Top of Exercise data
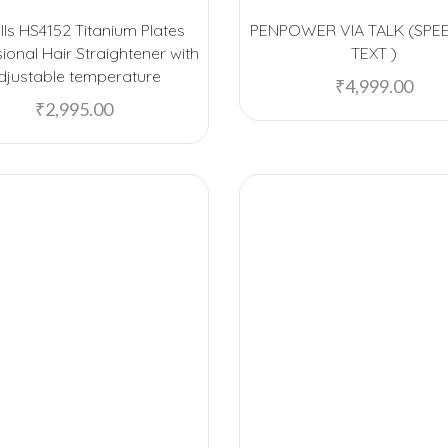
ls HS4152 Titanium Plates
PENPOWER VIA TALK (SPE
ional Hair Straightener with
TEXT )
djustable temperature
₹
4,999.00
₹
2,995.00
Bottom of Exercise data
Task prompt
The expected result is the data above in exact form, free of pictures.

Problem solution
ls HS4152 Titanium Plates
PENPOWER VIA TALK (SPE
ional Hair Straightener with
TEXT )
djustable temperature
₹
4,999.00
₹
2,995.00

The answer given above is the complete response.